Branna grimaced. “Look, that’s totally different, and you know it.”
“What I know,” Nuri said, “is that the déchet were designed to kill all shifters on sight. And yet this woman—if she was a déchet, and we have no real proof that she was—saved not only Penny, but a ranger. I wanted to know why.”
“Well, it’s one of life’s little questions that’s going to have to remain a mystery, isn’t it, because I can’t fucking undo what I did.”
And he didn’t want to, if his expression was anything to go by. Although if they were expecting me to be dead, then they were going to be pretty disappointed. When the HDP made those who were destined to become lures, they’d ensured we were immune to all known toxins and poisons. They had to, because that’s generally how lures killed when tasked to do so. Which didn’t mean we suffered no ill effects—we did. We just didn’t die from them—though I’d certainly prayed to Rhea to swiftly take both the little ones and me when they’d filled our bunker with Draccid.

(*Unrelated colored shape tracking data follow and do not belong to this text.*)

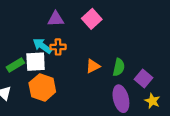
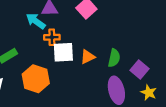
cyan arrow: (42, 46) -> (36, 21), moved
white square: (36, 62) -> (63, 52), moved

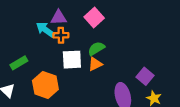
orange cross: (52, 37) -> (61, 35), moved
green semicircle: (114, 58) -> (96, 49), moved, turned -133

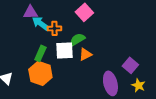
purple triangle: (59, 18) -> (30, 12), moved
green semicircle: (96, 49) -> (77, 39), moved
green rectangle: (19, 63) -> (40, 53), moved, turned -35

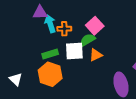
pink square: (84, 12) -> (95, 26), moved
cyan arrow: (40, 23) -> (50, 24), turned 36
green rectangle: (40, 53) -> (50, 54), turned 49

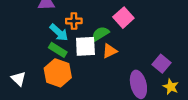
cyan arrow: (50, 24) -> (59, 33), moved, turned 150
pink square: (95, 26) -> (123, 18), moved
green rectangle: (50, 54) -> (58, 50), turned 49

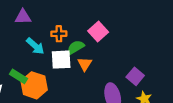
orange cross: (74, 21) -> (59, 34), moved
green rectangle: (58, 50) -> (18, 76), moved
orange triangle: (110, 51) -> (85, 64), turned -32

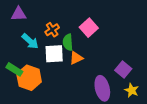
orange cross: (59, 34) -> (52, 30), turned -32
green semicircle: (76, 47) -> (68, 42), turned -63
orange triangle: (85, 64) -> (76, 58), turned 32

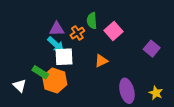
purple triangle: (19, 14) -> (57, 29), moved
green semicircle: (68, 42) -> (92, 21), moved
white square: (54, 54) -> (64, 57), moved
purple square: (123, 69) -> (152, 49), moved

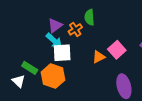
purple triangle: (57, 29) -> (55, 25), turned -35
pink square: (114, 31) -> (117, 50), moved
green rectangle: (40, 72) -> (30, 68), moved

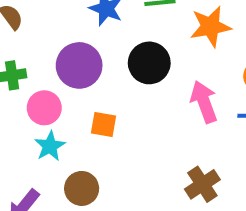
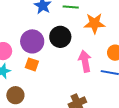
purple circle: (79, 65) -> (32, 41), moved

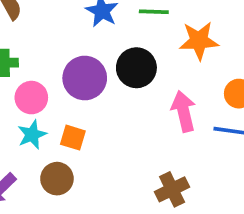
orange square: (32, 64) -> (73, 138), moved

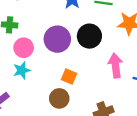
orange square: (73, 138) -> (69, 76), moved
brown circle: (57, 179) -> (59, 98), moved

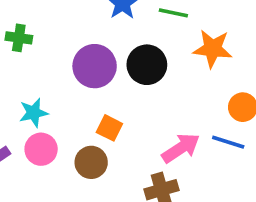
pink circle: (24, 48) -> (41, 149), moved
pink arrow: (115, 66) -> (181, 148), moved, turned 60

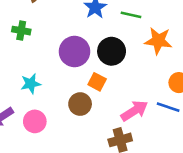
orange square: (109, 128) -> (97, 82), moved
pink circle: (41, 149) -> (35, 121), moved
brown circle: (91, 162) -> (80, 104), moved

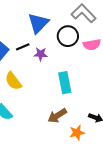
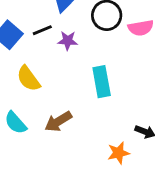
brown arrow: (57, 116) -> (58, 121), moved

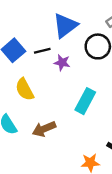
cyan rectangle: (102, 82) -> (85, 101), turned 30

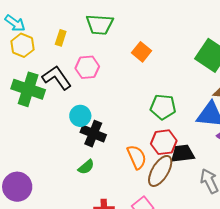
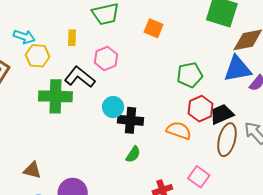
orange semicircle: (137, 157) -> (179, 130), turned -30
brown ellipse: (160, 171) -> (227, 140), moved

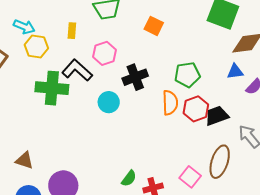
blue triangle: (237, 69) -> (235, 72), size x0.6
black cross: (130, 120) -> (135, 77), moved, turned -30
orange semicircle: (179, 130) -> (170, 103), moved, turned 65
brown ellipse: (227, 140) -> (220, 162), moved
green semicircle: (133, 154) -> (129, 178), moved

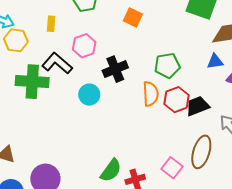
green semicircle: (129, 178) -> (111, 170), size x1.4

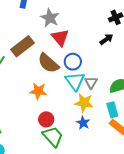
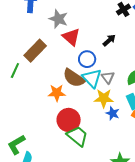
black arrow: (106, 39) -> (109, 40), moved
brown semicircle: (48, 63) -> (74, 78), moved
red circle: (46, 119) -> (69, 120), size x1.5
blue star: (83, 123) -> (113, 113), moved

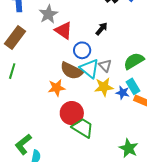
gray star: (58, 19) -> (48, 14), turned 30
brown rectangle: (35, 51) -> (15, 37), moved
blue star: (113, 113) -> (123, 93), moved

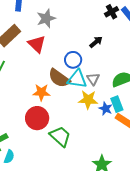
red triangle: (64, 30) -> (37, 44), moved
cyan triangle: (89, 69) -> (77, 79), turned -40
red circle: (72, 113) -> (37, 118), moved

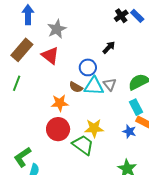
brown semicircle: (59, 78) -> (76, 87), size x0.6
yellow star: (88, 100) -> (94, 128), moved
blue star: (106, 109) -> (129, 131), moved

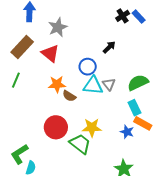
brown semicircle: (76, 87) -> (69, 96), moved
orange star: (60, 103) -> (57, 84), moved

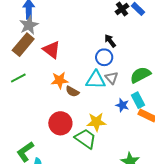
gray star: (58, 27) -> (29, 25), moved
black arrow: (109, 47) -> (110, 41), turned -80
blue circle: (88, 67) -> (104, 57), moved
green line: (16, 80) -> (18, 78), turned 42
blue star: (127, 132) -> (122, 105), moved

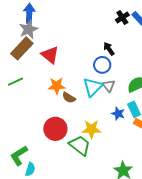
cyan triangle: (96, 80) -> (93, 87), turned -50

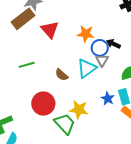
black arrow: (109, 49) -> (113, 44), moved, turned -40
green line: (16, 82) -> (27, 65), moved
orange star: (57, 86) -> (86, 34), moved
gray triangle: (109, 86) -> (102, 60), moved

/> But then, Draccid was a particularly insidious gas that entered the body through breath or via exposed flesh, and melted you from the inside out. It was a hideous way to die—something I knew because I’d come very close to death myself. In fact, the strong psychic connection I had with Cat and Bear was undoubtedly due to the fact that they’d not only died in my arms, but that some of our DNA had mingled on that dreadful day.
But being immune didn’t make me immortal. Far from it. Any regular weapon that would kill a vampire could kill me, with the exception of light.